**Records for processing:**
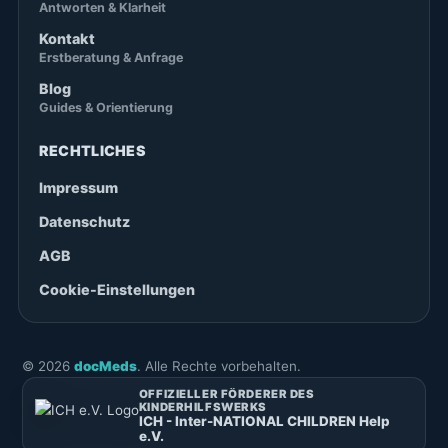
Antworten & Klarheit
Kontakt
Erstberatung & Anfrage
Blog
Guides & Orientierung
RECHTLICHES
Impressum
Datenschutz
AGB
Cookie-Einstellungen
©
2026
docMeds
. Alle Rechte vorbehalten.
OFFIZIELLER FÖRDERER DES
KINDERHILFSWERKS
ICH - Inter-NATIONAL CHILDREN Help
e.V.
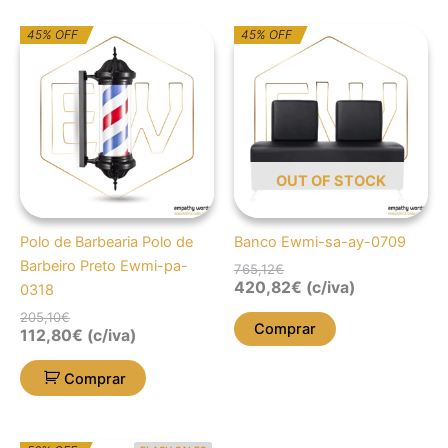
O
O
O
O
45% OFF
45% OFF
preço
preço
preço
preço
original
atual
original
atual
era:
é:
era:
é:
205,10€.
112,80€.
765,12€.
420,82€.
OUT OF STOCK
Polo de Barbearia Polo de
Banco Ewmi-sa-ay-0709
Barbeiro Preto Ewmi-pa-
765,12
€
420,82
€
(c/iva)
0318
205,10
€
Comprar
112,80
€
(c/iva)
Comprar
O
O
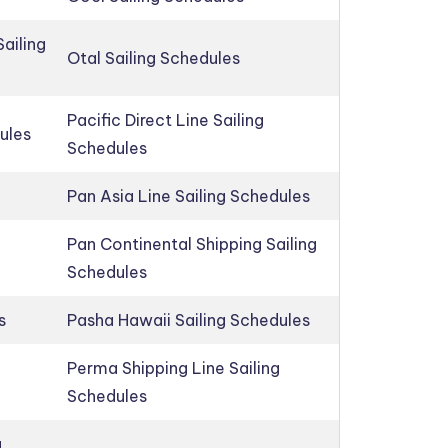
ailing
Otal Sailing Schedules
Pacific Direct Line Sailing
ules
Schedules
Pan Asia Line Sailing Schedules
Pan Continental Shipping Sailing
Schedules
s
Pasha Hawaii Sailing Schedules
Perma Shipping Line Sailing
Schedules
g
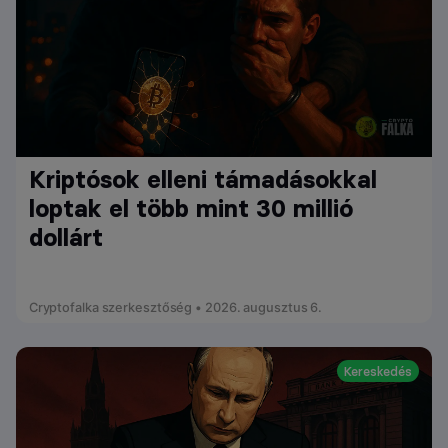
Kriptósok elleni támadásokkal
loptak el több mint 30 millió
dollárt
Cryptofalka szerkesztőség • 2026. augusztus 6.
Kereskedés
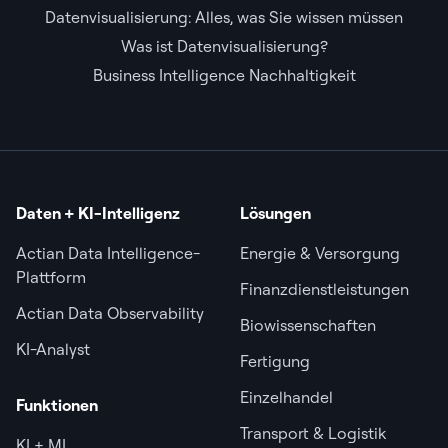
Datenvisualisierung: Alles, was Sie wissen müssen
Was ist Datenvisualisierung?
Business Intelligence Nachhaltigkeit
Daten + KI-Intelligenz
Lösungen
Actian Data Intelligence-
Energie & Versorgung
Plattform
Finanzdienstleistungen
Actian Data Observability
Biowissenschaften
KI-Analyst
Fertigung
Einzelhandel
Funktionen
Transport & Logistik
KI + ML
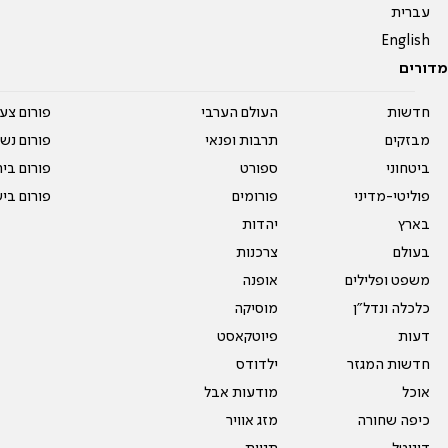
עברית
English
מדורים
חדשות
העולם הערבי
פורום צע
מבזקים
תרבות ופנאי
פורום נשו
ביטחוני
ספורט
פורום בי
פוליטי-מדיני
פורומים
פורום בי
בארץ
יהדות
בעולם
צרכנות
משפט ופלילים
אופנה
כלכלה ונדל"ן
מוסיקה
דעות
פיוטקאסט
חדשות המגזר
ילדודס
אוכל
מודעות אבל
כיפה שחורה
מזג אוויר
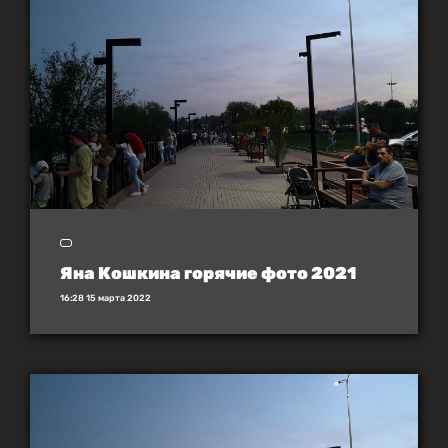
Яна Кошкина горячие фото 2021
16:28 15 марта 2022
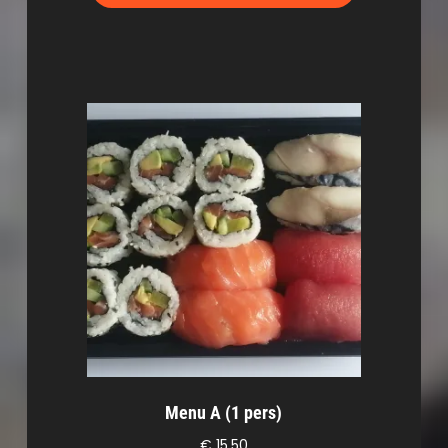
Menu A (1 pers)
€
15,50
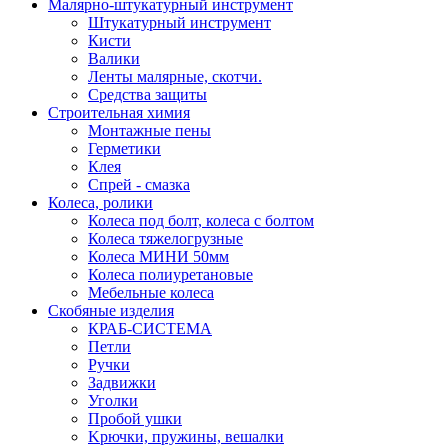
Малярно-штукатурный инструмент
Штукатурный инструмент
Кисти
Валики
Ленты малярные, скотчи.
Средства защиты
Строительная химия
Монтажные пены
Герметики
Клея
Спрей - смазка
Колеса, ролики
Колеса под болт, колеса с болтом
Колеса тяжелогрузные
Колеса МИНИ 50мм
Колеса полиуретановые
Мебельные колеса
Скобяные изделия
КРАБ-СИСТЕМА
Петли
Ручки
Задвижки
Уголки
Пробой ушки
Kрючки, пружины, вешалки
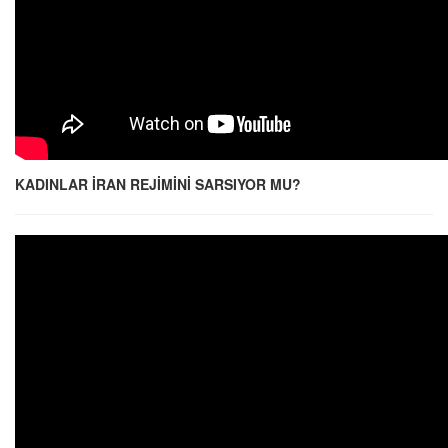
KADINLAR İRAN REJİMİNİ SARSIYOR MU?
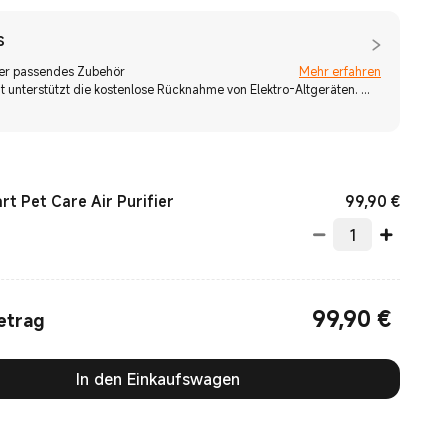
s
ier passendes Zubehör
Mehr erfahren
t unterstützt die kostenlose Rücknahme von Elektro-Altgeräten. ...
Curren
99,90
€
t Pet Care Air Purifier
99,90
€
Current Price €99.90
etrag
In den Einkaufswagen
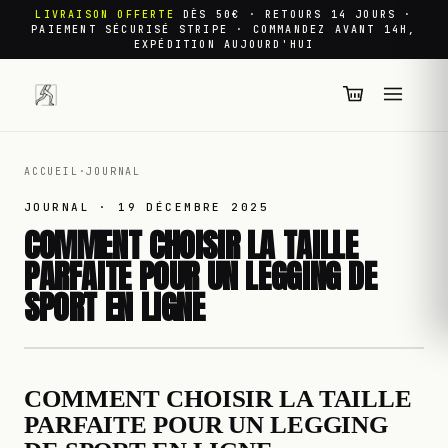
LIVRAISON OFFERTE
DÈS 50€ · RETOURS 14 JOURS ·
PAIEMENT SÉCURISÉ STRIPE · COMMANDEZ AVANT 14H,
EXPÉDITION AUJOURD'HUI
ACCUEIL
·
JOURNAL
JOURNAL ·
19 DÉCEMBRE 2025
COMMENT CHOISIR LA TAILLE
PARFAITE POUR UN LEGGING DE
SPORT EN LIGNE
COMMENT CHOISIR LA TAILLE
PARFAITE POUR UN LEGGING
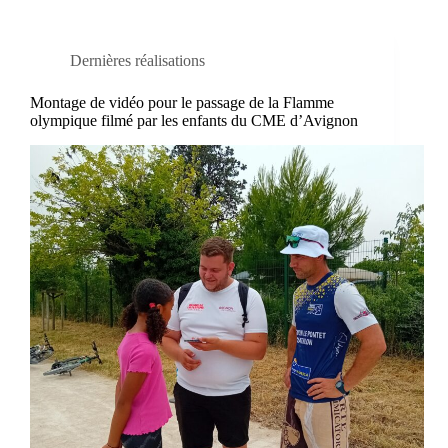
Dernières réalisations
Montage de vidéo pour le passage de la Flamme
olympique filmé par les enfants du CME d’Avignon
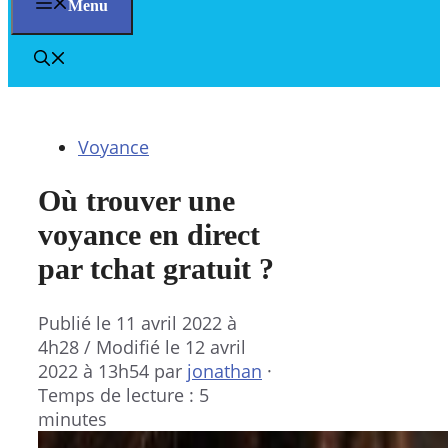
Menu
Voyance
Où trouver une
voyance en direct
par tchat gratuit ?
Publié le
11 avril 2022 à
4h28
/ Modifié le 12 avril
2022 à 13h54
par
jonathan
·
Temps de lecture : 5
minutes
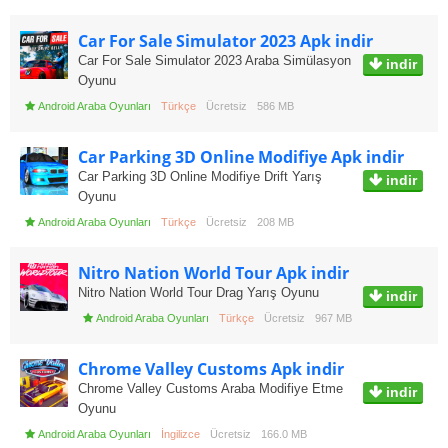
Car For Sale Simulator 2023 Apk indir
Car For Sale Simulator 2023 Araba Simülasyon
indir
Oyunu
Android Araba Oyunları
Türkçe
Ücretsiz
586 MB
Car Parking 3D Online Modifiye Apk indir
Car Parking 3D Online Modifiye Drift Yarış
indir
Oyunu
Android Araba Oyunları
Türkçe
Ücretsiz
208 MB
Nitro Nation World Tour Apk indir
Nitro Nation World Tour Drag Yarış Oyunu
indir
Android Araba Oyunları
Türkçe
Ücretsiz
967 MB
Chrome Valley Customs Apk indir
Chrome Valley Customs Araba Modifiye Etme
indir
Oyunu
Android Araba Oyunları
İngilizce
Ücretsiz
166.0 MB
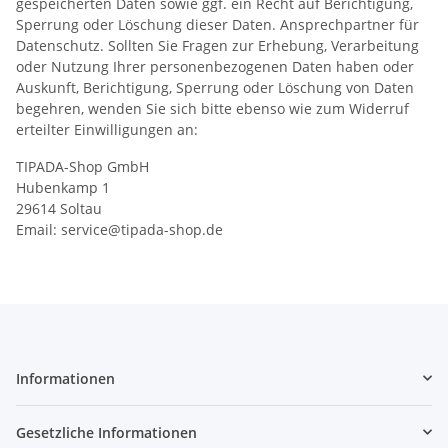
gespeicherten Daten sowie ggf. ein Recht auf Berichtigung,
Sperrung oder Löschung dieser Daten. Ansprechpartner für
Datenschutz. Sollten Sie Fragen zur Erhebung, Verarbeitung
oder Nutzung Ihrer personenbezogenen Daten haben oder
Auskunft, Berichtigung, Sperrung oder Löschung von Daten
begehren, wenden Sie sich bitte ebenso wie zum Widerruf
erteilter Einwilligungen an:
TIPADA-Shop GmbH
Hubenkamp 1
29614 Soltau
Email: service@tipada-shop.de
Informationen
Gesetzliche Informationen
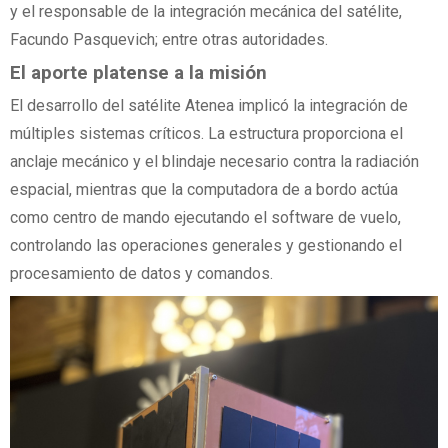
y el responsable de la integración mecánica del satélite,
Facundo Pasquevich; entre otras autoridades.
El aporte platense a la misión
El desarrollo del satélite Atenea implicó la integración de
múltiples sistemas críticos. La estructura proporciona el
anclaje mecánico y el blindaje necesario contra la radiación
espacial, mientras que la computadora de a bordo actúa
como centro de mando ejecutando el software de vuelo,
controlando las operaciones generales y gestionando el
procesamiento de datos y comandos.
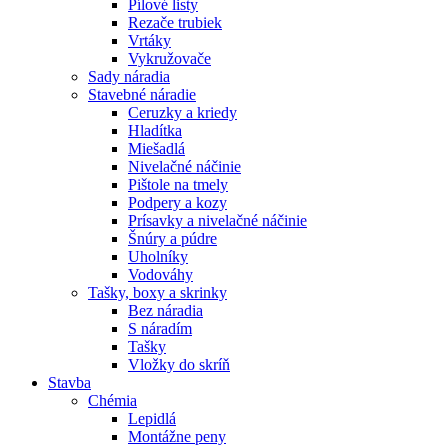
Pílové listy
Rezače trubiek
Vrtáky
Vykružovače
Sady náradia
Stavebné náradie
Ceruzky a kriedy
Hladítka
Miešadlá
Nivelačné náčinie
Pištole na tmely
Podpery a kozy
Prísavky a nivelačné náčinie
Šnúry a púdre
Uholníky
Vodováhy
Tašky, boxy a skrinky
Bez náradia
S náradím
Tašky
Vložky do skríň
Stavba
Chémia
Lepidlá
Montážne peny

**Work instructions:** Your copy of the entries must be exact and must contain no pictures.

**Completed exercise:**
Antworten & Klarheit
Kontakt
Erstberatung & Anfrage
Blog
Guides & Orientierung
RECHTLICHES
Impressum
Datenschutz
AGB
Cookie-Einstellungen
©
2026
docMeds
. Alle Rechte vorbehalten.
OFFIZIELLER FÖRDERER DES
KINDERHILFSWERKS
ICH - Inter-NATIONAL CHILDREN Help
e.V.
O
O
O
O
45% OFF
45% OFF
preço
preço
preço
preço
original
atual
original
atual
era:
é:
era:
é:
205,10€.
112,80€.
765,12€.
420,82€.
OUT OF STOCK
Polo de Barbearia Polo de
Banco Ewmi-sa-ay-0709
Barbeiro Preto Ewmi-pa-
765,12
€
420,82
€
(c/iva)
0318
205,10
€
Comprar
112,80
€
(c/iva)
Comprar
O
O
ailing
Otal Sailing Schedules
Pacific Direct Line Sailing
ules
Schedules
Pan Asia Line Sailing Schedules
Pan Continental Shipping Sailing
Schedules
s
Pasha Hawaii Sailing Schedules
Perma Shipping Line Sailing
Schedules
g
Kriptósok elleni támadásokkal
loptak el több mint 30 millió
dollárt
Cryptofalka szerkesztőség • 2026. augusztus 6.
Kereskedés
Datenvisualisierung: Alles, was Sie wissen müssen
Was ist Datenvisualisierung?
Business Intelligence Nachhaltigkeit
Daten + KI-Intelligenz
Lösungen
Actian Data Intelligence-
Energie & Versorgung
Plattform
Finanzdienstleistungen
Actian Data Observability
Biowissenschaften
KI-Analyst
Fertigung
Einzelhandel
Funktionen
Transport & Logistik
KI + ML
עברית
English
מדורים
חדשות
העולם הערבי
פורום צע
מבזקים
תרבות ופנאי
פורום נשו
ביטחוני
ספורט
פורום בי
פוליטי-מדיני
פורומים
פורום בי
בארץ
יהדות
בעולם
צרכנות
משפט ופלילים
אופנה
כלכלה ונדל"ן
מוסיקה
דעות
פיוטקאסט
חדשות המגזר
ילדודס
אוכל
מודעות אבל
כיפה שחורה
מזג אוויר
Яна Кошкина горячие фото 2021
16:28 15 марта 2022
Menu A (1 pers)
€
15,50
Малярно-штукатурный инструмент
Штукатурный инструмент
Кисти
Валики
Ленты малярные, скотчи.
Средства защиты
Строительная химия
Монтажные пены
Герметики
Клея
Спрей - смазка
Колеса, ролики
Колеса под болт, колеса с болтом
Колеса тяжелогрузные
Колеса МИНИ 50мм
Колеса полиуретановые
Мебельные колеса
Скобяные изделия
КРАБ-СИСТЕМА
Петли
Ручки
Задвижки
Уголки
Пробой ушки
Kрючки, пружины, вешалки
KADINLAR İRAN REJİMİNİ SARSIYOR MU?
s
ier passendes Zubehör
Mehr erfahren
t unterstützt die kostenlose Rücknahme von Elektro-Altgeräten. ...
Curren
99,90
€
t Pet Care Air Purifier
99,90
€
Current Price €99.90
etrag
In den Einkaufswagen
LIVRAISON OFFERTE
DÈS 50€ · RETOURS 14 JOURS ·
PAIEMENT SÉCURISÉ STRIPE · COMMANDEZ AVANT 14H,
EXPÉDITION AUJOURD'HUI
ACCUEIL
·
JOURNAL
JOURNAL ·
19 DÉCEMBRE 2025
COMMENT CHOISIR LA TAILLE
PARFAITE POUR UN LEGGING DE
SPORT EN LIGNE
COMMENT CHOISIR LA TAILLE
PARFAITE POUR UN LEGGING
Dernières réalisations
Montage de vidéo pour le passage de la Flamme
olympique filmé par les enfants du CME d’Avignon
Menu
Voyance
Où trouver une
voyance en direct
par tchat gratuit ?
Publié le
11 avril 2022 à
4h28
/ Modifié le 12 avril
2022 à 13h54
par
jonathan
·
Temps de lecture : 5
minutes
Car For Sale Simulator 2023 Apk indir
Car For Sale Simulator 2023 Araba Simülasyon
indir
Oyunu
Android Araba Oyunları
Türkçe
Ücretsiz
586 MB
Car Parking 3D Online Modifiye Apk indir
Car Parking 3D Online Modifiye Drift Yarış
indir
Oyunu
Android Araba Oyunları
Türkçe
Ücretsiz
208 MB
Nitro Nation World Tour Apk indir
Nitro Nation World Tour Drag Yarış Oyunu
indir
Android Araba Oyunları
Türkçe
Ücretsiz
967 MB
Chrome Valley Customs Apk indir
Chrome Valley Customs Araba Modifiye Etme
indir
Oyunu
Android Araba Oyunları
İngilizce
Ücretsiz
166.0 MB
gespeicherten Daten sowie ggf. ein Recht auf Berichtigung,
Sperrung oder Löschung dieser Daten. Ansprechpartner für
Datenschutz. Sollten Sie Fragen zur Erhebung, Verarbeitung
oder Nutzung Ihrer personenbezogenen Daten haben oder
Auskunft, Berichtigung, Sperrung oder Löschung von Daten
begehren, wenden Sie sich bitte ebenso wie zum Widerruf
erteilter Einwilligungen an:
TIPADA-Shop GmbH
Hubenkamp 1
29614 Soltau
Email: service@tipada-shop.de
Informationen
Gesetzliche Informationen
y el responsable de la integración mecánica del satélite,
Facundo Pasquevich; entre otras autoridades.
El aporte platense a la misión
El desarrollo del satélite Atenea implicó la integración de
múltiples sistemas críticos. La estructura proporciona el
anclaje mecánico y el blindaje necesario contra la radiación
espacial, mientras que la computadora de a bordo actúa
como centro de mando ejecutando el software de vuelo,
controlando las operaciones generales y gestionando el
procesamiento de datos y comandos.
Pílové listy
Rezače trubiek
Vrtáky
Vykružovače
Sady náradia
Stavebné náradie
Ceruzky a kriedy
Hladítka
Miešadlá
Nivelačné náčinie
Pištole na tmely
Podpery a kozy
Prísavky a nivelačné náčinie
Šnúry a púdre
Uholníky
Vodováhy
Tašky, boxy a skrinky
Bez náradia
S náradím
Tašky
Vložky do skríň
Stavba
Chémia
Lepidlá
Montážne peny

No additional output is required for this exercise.